## REQUIRED ACTION
Which lines below contain "Sign"? Copy every one of them.
** Opening DATA PROVIDED block **
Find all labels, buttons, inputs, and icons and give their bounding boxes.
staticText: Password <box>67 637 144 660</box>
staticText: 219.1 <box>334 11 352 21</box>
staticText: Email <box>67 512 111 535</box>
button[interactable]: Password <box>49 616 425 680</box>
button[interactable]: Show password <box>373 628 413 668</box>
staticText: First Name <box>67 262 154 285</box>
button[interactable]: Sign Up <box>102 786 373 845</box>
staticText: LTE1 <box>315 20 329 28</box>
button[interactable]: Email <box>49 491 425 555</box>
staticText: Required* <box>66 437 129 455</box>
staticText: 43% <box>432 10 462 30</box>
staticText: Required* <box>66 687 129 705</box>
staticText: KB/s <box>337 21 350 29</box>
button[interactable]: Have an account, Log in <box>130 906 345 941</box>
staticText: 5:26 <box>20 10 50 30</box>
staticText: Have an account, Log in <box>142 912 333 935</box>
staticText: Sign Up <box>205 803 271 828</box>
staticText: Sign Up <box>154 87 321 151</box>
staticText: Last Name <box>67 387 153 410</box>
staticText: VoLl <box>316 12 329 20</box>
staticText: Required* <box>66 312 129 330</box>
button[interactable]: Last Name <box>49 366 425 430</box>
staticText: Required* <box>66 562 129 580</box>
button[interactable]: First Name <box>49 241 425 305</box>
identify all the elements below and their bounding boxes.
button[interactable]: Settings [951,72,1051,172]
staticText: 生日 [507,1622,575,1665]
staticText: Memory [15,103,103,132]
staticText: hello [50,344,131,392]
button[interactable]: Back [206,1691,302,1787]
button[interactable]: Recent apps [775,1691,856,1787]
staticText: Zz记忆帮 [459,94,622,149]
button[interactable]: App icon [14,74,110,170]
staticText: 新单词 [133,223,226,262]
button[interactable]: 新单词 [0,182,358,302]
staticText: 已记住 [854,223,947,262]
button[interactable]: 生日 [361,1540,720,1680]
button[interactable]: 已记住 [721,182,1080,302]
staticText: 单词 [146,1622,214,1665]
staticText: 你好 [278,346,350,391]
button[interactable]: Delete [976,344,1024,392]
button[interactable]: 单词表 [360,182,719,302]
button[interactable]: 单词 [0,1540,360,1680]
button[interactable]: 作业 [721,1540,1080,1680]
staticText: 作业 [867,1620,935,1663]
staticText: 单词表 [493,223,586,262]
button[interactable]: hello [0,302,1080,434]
** Closing DATA PROVIDED block **
## SOLUTION TO THE PROBLEM
button[interactable]: Sign Up <box>102 786 373 845</box>
staticText: Sign Up <box>205 803 271 828</box>
staticText: Sign Up <box>154 87 321 151</box>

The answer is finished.